Web Application Security is a subject I have studied in depth during my Masters degree.

A feature I am proud of is the user commenting system, as I have tried my best to keep out spam and make sure the commenting system is secure.

For one, posting a comment requires the user to type a security code embedded in an image. The idea is to stop automated submissions from bots, as computers have trouble reading text contained in images (this uses dynamic image generation with GDI+).

Also once the user posts their comment, it requires activation via email, an email is sent to the user with an activation link that they click. This link contains a 160bit activation token that corresponds to a key stored in the database for the comment, so the user can’t simply activate the comment themselves by jumping straight to the commentActivation.aspx page. They need a valid email address, and if they spam the comment section I can simply ban them by their email address.

It’s by no means 100% foolproof but provides decent level of protection to the user commenting system, without requiring the user to register with the site.

When paging through records (records 1 – 10, 11 – 20 etc.) the logic to implement this takes place at the database level, known as database tier paging, or custom pagination.

This means that the database doesn't simply send all records (which could potentially be thousands) to the web application tier, leaving the web app to sort through them and just display records 1 – 10 on the page.

Instead the database only sends the records the current request is interested in, 1 - 10 or 11 – 20 and so on. This cuts down on network bandwidth (if the database and web server are on different machines in different locations) and also improves the performance and scalability of the application.

The web application is by no means complete. I still don’t have a content management system yet and all updates are being made via SQL Server Management Studio IDE. The hooks to add a CMS are already there though and I hope to implement this soon.

I would also like to implement keywords searching/tagging to the blogs similar to what Flickr does. I already have the tables in the database for this.

Finally, I have been studying Ajax for my Masters dissertation at university and so would like to implement some Ajax and DHTML capabilities into the website. One idea I have is a type ahead search that searches as you type, implemented for the main blog search system, similar to Google Suggest.

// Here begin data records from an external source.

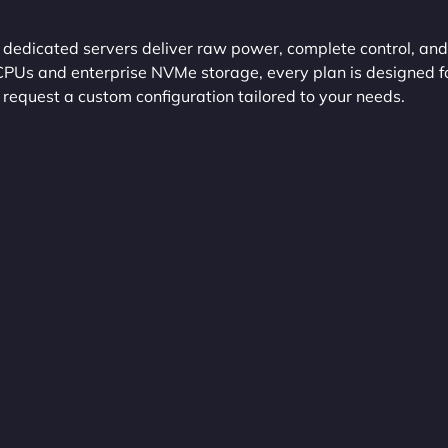
edicated servers deliver raw power, complete control, and
 CPUs and enterprise NVMe storage, every plan is designed f
 request a custom configuration tailored to your needs.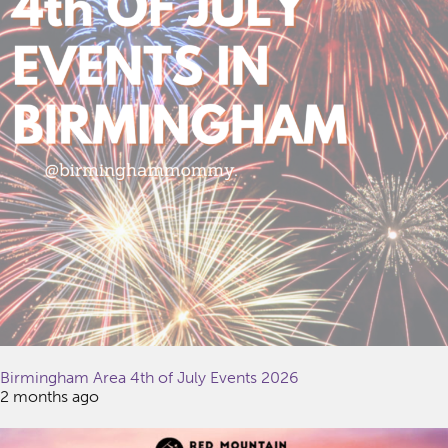
Birmingham Area 4th of July Events 2026
2 months ago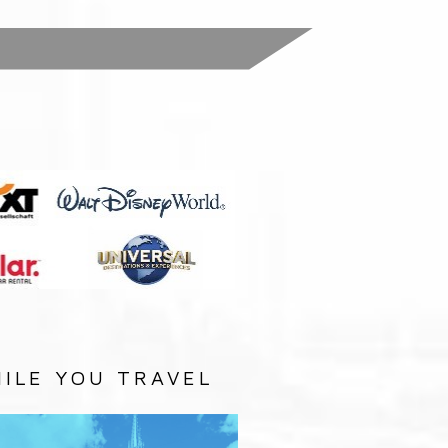
:
ILE YOU TRAVEL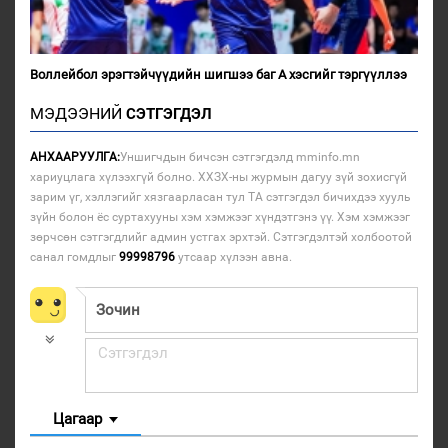
Воллейбол эрэгтэйчүүдийн шигшээ баг А хэсгийг тэргүүллээ
МЭДЭЭНИЙ
СЭТГЭГДЭЛ
АНХААРУУЛГА:
Уншигчдын бичсэн сэтгэгдэлд mminfo.mn
хариуцлага хүлээхгүй болно. ХХЗХ-ны журмын дагуу зүй зохисгүй
зарим үг, хэллэгийг хязгаарласан тул ТА сэтгэгдэл бичихдээ хууль
зүйн болон ёс суртахууны хэм хэмжээг хүндэтгэнэ үү. Хэм хэмжээг
зөрчсөн сэтгэгдлийг админ устгах эрхтэй. Сэтгэгдэлтэй холбоотой
санал гомдлыг
99998796
утсаар хүлээн авна.
Цагаар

I have many other ideas too, so you should gradually see many improvements to the site over time. If you have any suggestions or comments about the site please email me. Thank you!

• Visual Studio 2005 Pro: I can't sing this IDE's praises enough. Probably the best development IDE I've used. It's code auto complete/intellisense capabilities make it worth it alone. Great for web design also.
• Paint Shop Pro: For all website graphics.
• SQL Server 2005 + Tools: SQL Server Management Studio was the main tool used here.
• Microsoft Visio 2003: To develop database ERM diagrams.